Omaha, NE (NYSE: BRK.A; BRK.B)—An editorial in today’s Wall Street Journal says that “Berkshire Hathaway will enjoy an effective tax rate of 10.5% on the $300 million in dividends it will receive each year from Bank of America.” That statement is incorrect.
Virtually all of the stocks that Berkshire owns are held in its property-casualty subsidiaries, and that will be the case with the Bank of America preferred.
The tax treatment for dividends paid by U.S. corporations to property-casualty insurance companies was materially changed by a law passed in 1986. The changes were described in detail in the chairman’s letter included in Berkshire’s 1986 annual report. A minor change in rate was made in 1993. Since that time dividends that insurers receive from U.S. companies incur an effective tax rate of 14.175%. For Berkshire, that rate will apply to dividends it receives from Bank of America.

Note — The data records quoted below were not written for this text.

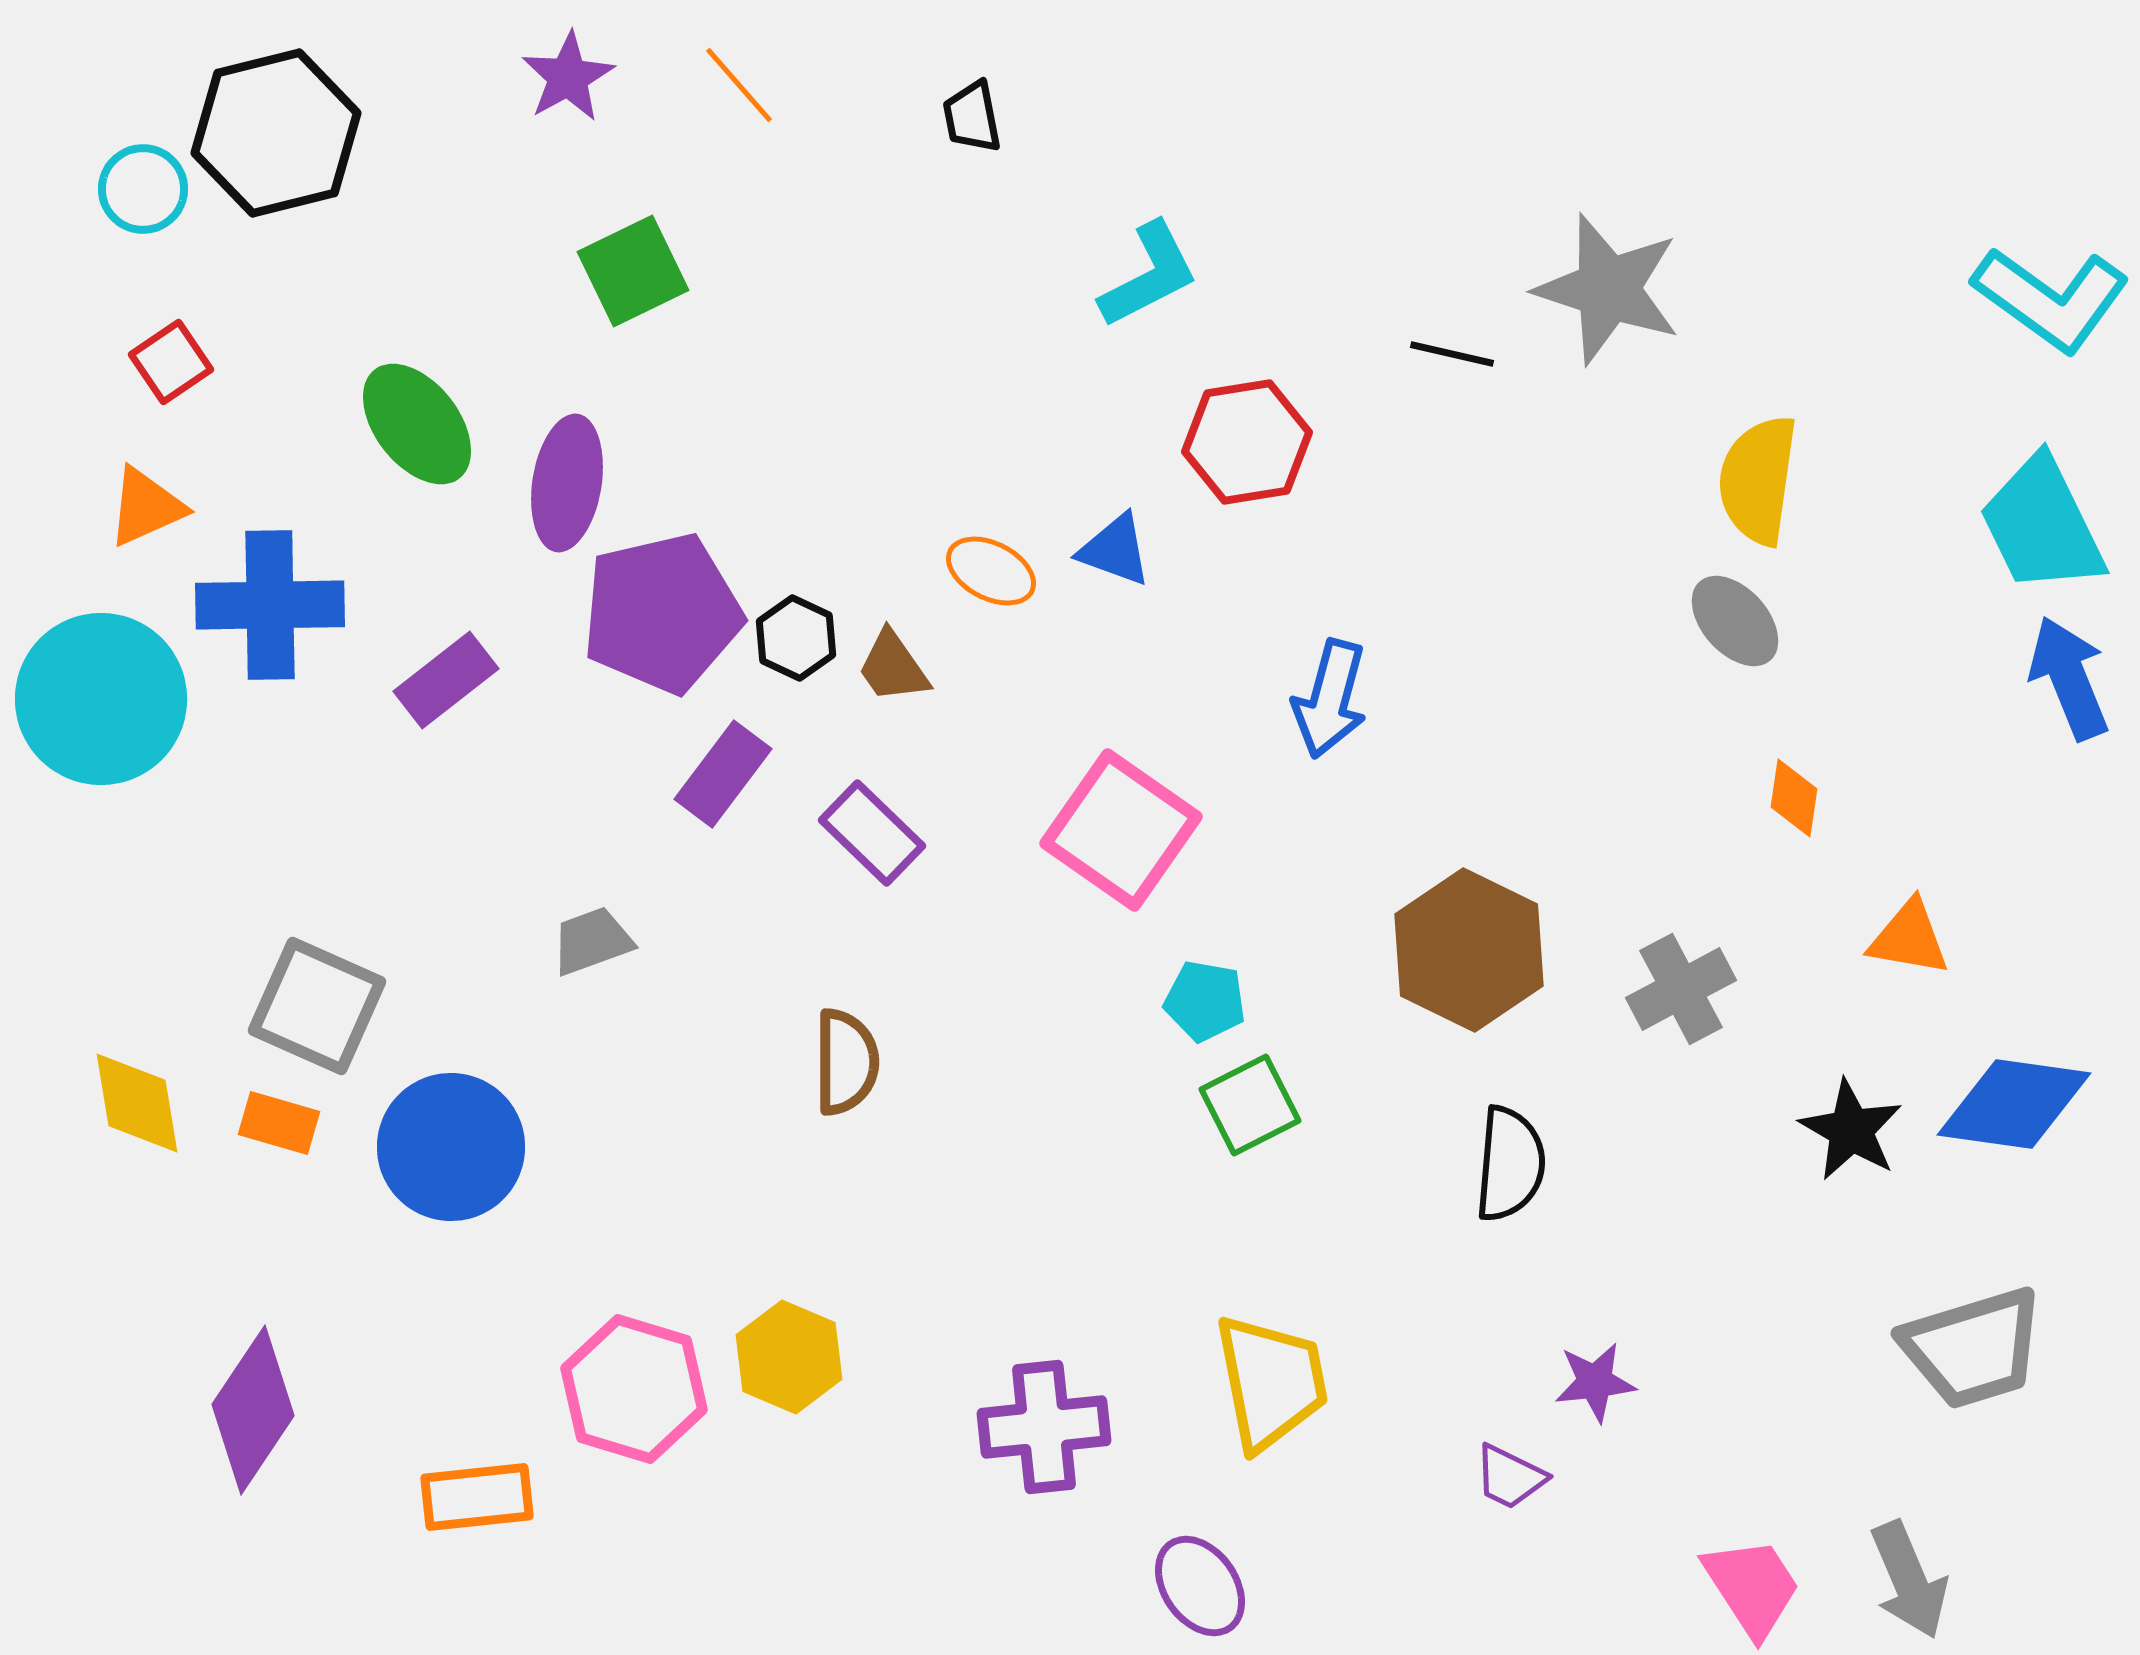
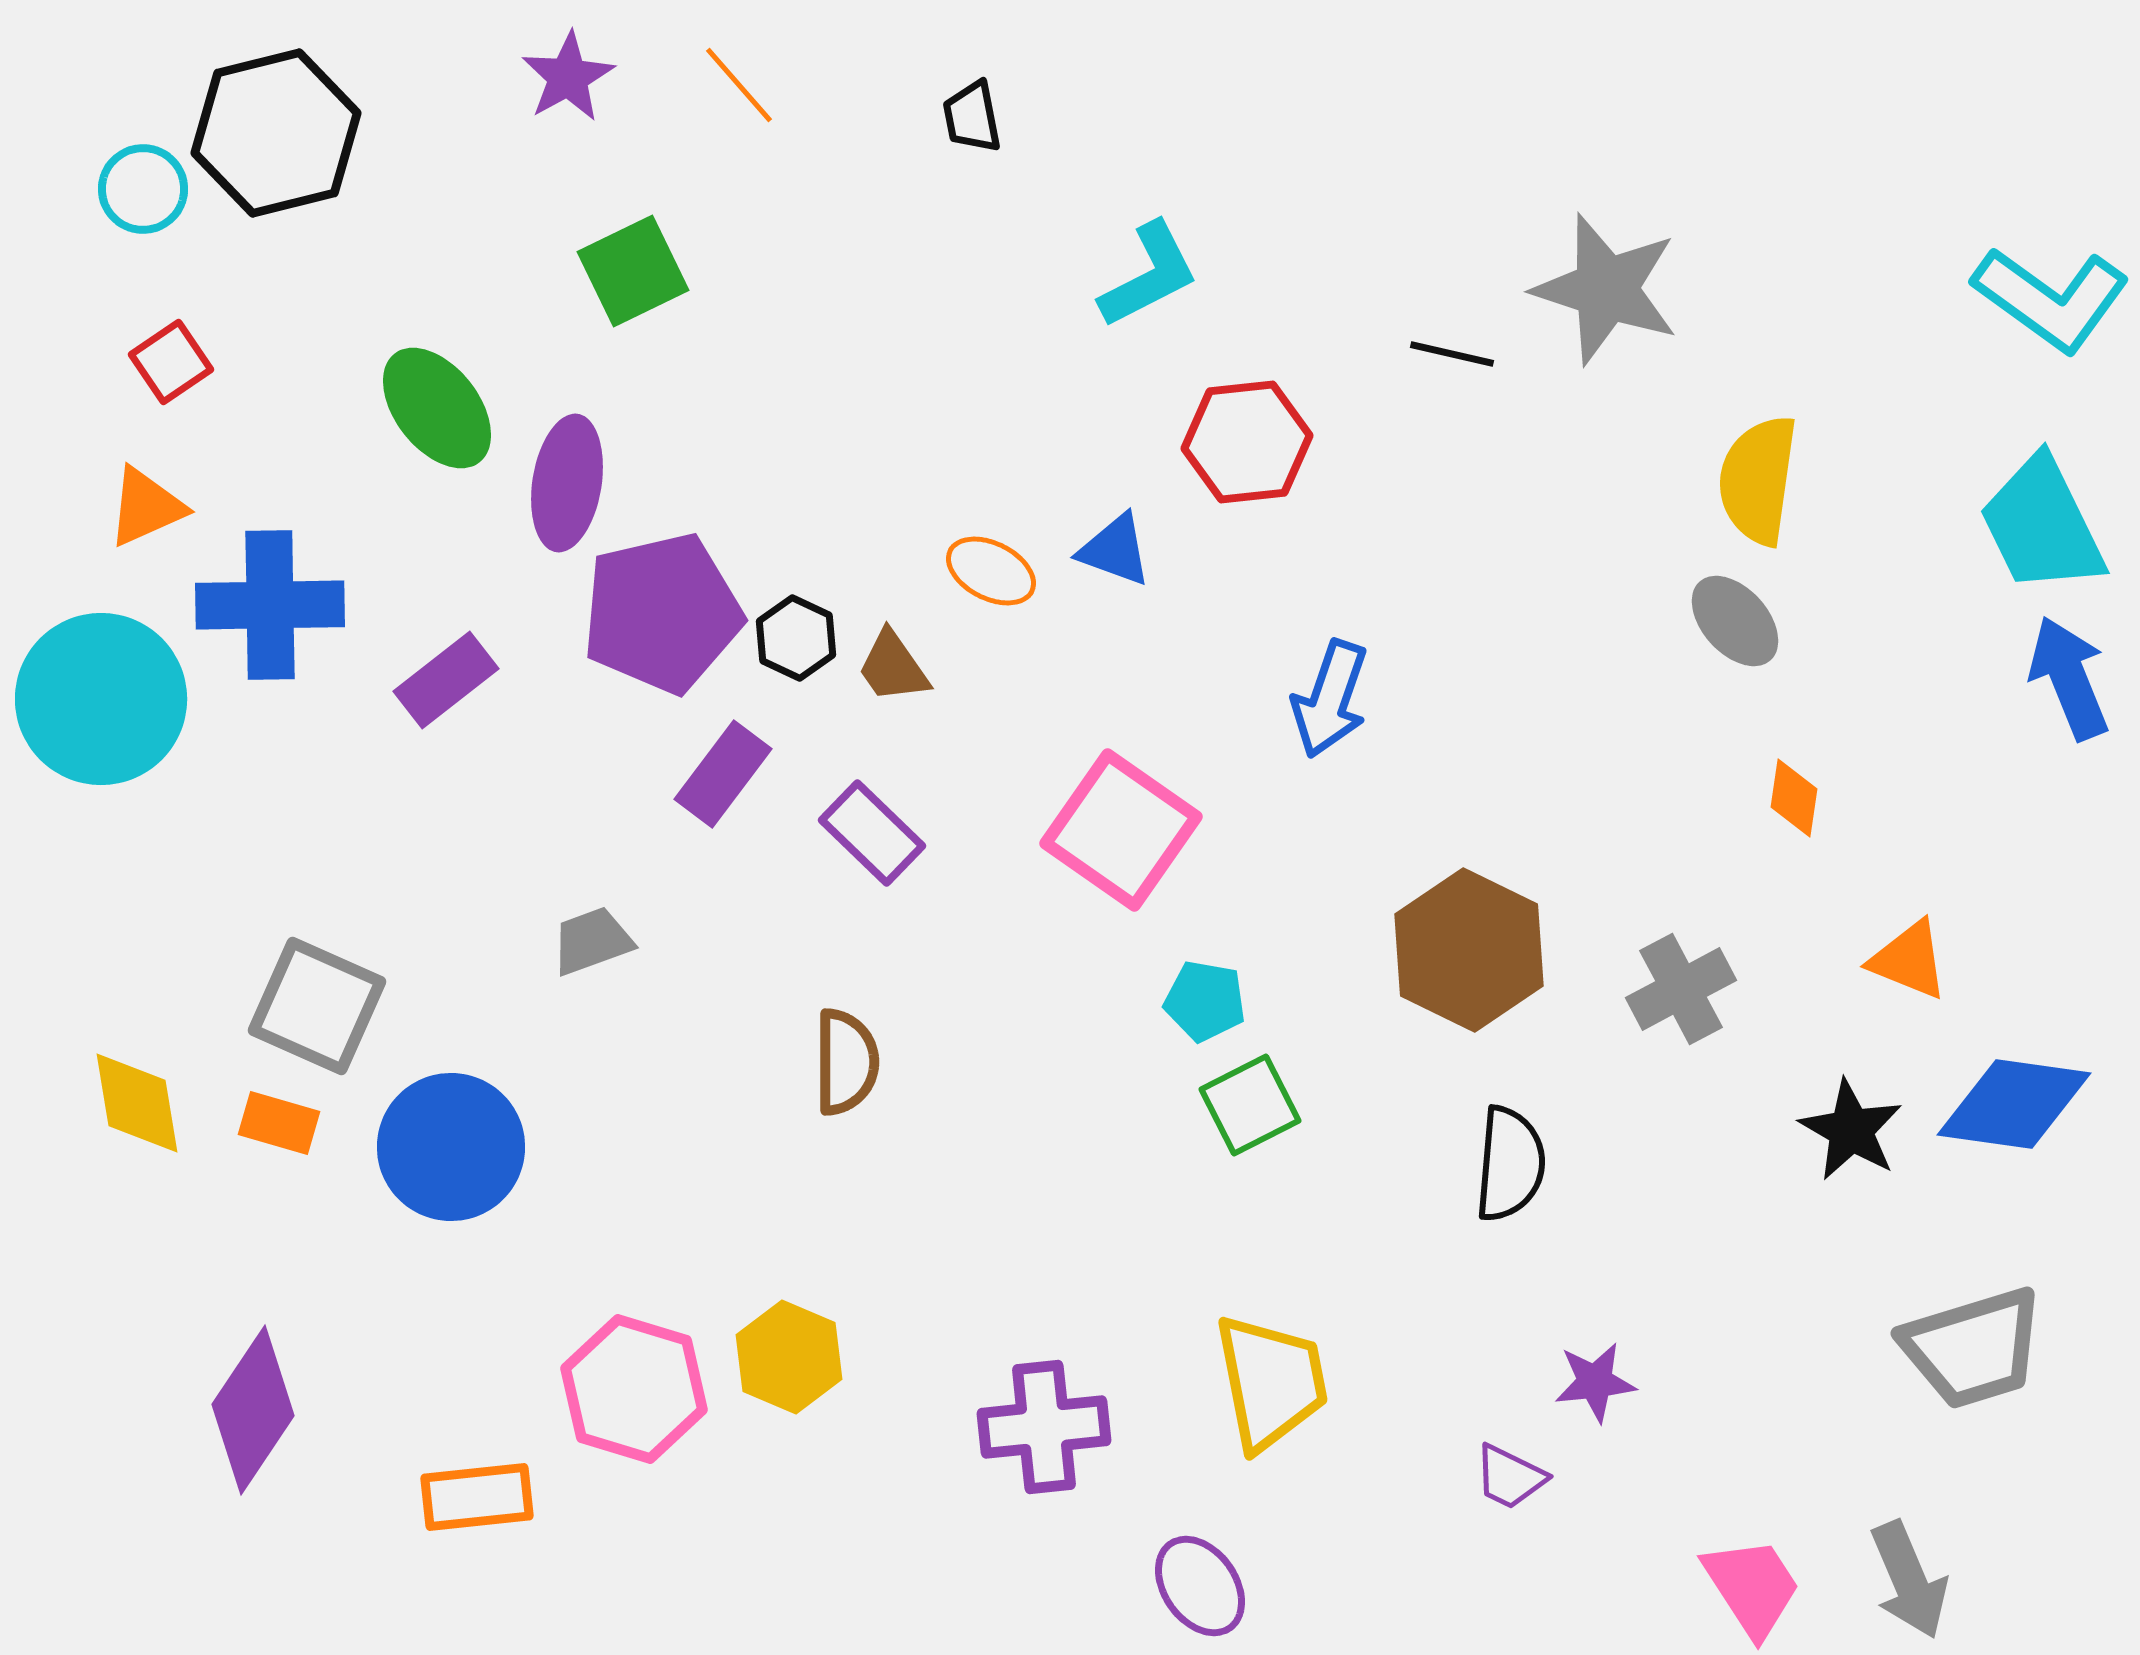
gray star at (1608, 289): moved 2 px left
green ellipse at (417, 424): moved 20 px right, 16 px up
red hexagon at (1247, 442): rotated 3 degrees clockwise
blue arrow at (1330, 699): rotated 4 degrees clockwise
orange triangle at (1909, 938): moved 22 px down; rotated 12 degrees clockwise
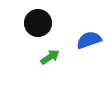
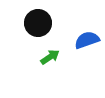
blue semicircle: moved 2 px left
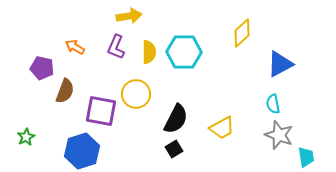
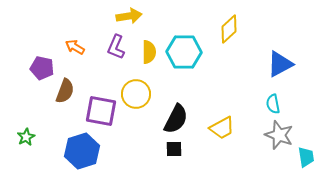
yellow diamond: moved 13 px left, 4 px up
black square: rotated 30 degrees clockwise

These moves are great news for the bank’s workers and shareholders, also as for the U.S. taxpayer, which will probably be around the hook if Bank of America’s management flies the business into a mountain. But numerous analysts think that Bank of America will require to raise a great deal much more capital prior to it gets back on sound footing. These analysts think that Bank of America is nonetheless overstating the worth of a few of the assets on its balance sheet. When the business is lastly forced to understand the actual values of those assets, this theory goes, the bank will as soon as once more need to fill a significant capital hole.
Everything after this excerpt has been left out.